- _About this task_
Filter the entries for the word "platform". Copy each line that has it.
┄┄┄┄┄┄┄┄┄┄
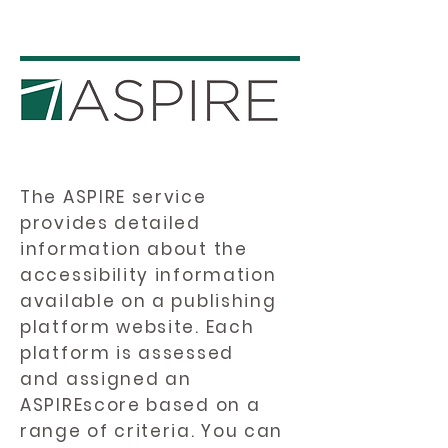
The ASPIRE service
provides detailed
information about the
accessibility information
available on a publishing
platform website. Each
platform is assessed
and assigned an
ASPIREscore based on a
range of criteria. You can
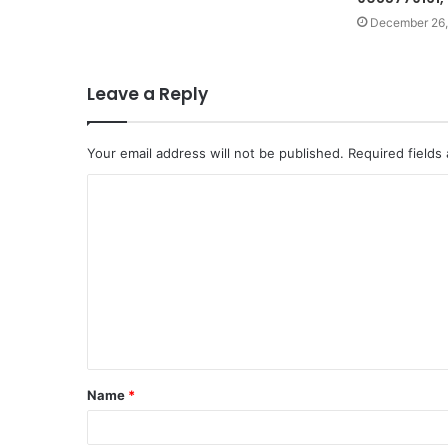
December 26,
Leave a Reply
Your email address will not be published.
Required fields
C
o
m
m
e
n
t
Name
*
*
┄┄┄┄┄┄┄┄┄┄
- _Expected answer_
platform website. Each
platform is assessed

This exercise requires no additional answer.